Initial Setup: Adding Environment Secrets
Before testing the app, you'll need to set up some environment secrets within the Lazy Builder. These are necessary for the bot to interact with Google BigQuery and Slack. Here's what you need to do:
- Navigate to the Environment Secrets tab within the Lazy Builder.
- Add the following secrets with their respective values:
PROJECT_ID
: Your Google Cloud project ID.DATASET_ID
: The dataset ID in BigQuery where your table is located.TABLE_ID
: The table ID in BigQuery that you want to query.SLACK_BOT_TOKEN
: Your Slack bot token, which you can obtain from your Slack app settings.SLACK_SIGNING_SECRET
: Your Slack app's signing secret, also available in your Slack app settings.
- Ensure that you have the correct permissions and roles set up in Google Cloud to access BigQuery and perform queries.

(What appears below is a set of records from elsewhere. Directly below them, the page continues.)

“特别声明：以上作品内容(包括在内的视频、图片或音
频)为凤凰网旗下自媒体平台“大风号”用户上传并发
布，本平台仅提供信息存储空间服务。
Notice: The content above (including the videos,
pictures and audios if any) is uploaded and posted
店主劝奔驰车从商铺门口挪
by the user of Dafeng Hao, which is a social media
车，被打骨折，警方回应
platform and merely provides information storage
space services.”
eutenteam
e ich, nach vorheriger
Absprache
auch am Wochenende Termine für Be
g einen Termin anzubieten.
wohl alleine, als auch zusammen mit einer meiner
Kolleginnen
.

Test: Pressing the Test Button
Once you have set up the environment secrets, press the "Test" button on the Lazy platform. This will begin the deployment of the app and launch the Lazy CLI. If the code requires any user input, you will be prompted to provide it through the Lazy CLI.
Entering Input
If the template requires user input, you will be prompted for it after pressing the "Test" button. Follow the instructions in the Lazy CLI to provide the necessary input.
Using the App
After the app is deployed, you can interact with the Slack bot by sending messages directly in Slack. The bot will respond to queries about the data or schema requests in a thread to the original message. If the bot generates a query, it will execute it on BigQuery and return the results in a formatted table.
Integrating the App
If you need to integrate this Slack bot with other tools or services, you may need to provide the Slack bot's server link, which will be printed by the Lazy builder CLI after deployment. For example, you might add this link to your Slack app's event subscriptions to receive messages from Slack.

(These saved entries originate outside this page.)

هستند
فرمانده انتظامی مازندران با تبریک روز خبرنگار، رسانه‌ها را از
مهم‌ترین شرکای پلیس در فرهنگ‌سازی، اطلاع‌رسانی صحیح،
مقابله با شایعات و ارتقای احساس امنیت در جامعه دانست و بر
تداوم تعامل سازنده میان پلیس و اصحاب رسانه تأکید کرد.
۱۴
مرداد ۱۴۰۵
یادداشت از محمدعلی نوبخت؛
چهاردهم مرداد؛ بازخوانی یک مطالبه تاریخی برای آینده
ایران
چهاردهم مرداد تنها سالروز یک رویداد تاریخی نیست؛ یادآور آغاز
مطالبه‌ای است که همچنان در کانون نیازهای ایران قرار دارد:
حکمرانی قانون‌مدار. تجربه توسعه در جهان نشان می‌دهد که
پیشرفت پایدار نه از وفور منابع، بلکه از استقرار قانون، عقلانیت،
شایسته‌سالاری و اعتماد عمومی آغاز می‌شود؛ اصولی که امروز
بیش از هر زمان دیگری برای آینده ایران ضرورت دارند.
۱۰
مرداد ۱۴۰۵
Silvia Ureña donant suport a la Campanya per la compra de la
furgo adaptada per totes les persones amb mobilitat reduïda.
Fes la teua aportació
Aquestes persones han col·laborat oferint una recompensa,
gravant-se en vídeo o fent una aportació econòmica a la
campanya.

Remember, this bot is designed to work within the Slack environment, so you'll need to ensure that your Slack workspace is set up to interact with the bot. This includes installing the bot to your workspace and inviting it to the channels where you want it to be active.
That's it! You're now ready to use the AI Query Generator Slack Bot for BigQuery. If you encounter any issues or have questions, refer to the documentation links provided in the code or reach out to Lazy's customer support for assistance.
Template Benefits
-
Data Democratization: This Slack bot empowers non-technical team members to access and analyze BigQuery data without requiring SQL expertise, promoting data-driven decision making across the organization.
-
Increased Productivity: By automating the query generation process, the bot significantly reduces the time and effort required to extract insights from complex datasets, allowing employees to focus on interpreting results rather than writing queries.
-
Improved Data Accessibility: The integration with Slack makes data querying seamless within existing communication channels, eliminating the need for separate tools and increasing the likelihood of data utilization in day-to-day operations.
-
Enhanced Data Governance: By centralizing data access through a controlled bot interface, organizations can better manage data access permissions and maintain an audit trail of queries, ensuring compliance with data protection regulations.
-
Scalable Business Intelligence: The AI-powered query generation allows for more complex and nuanced data analysis, enabling businesses to uncover deeper insights and patterns that might be missed with traditional BI tools or basic SQL queries.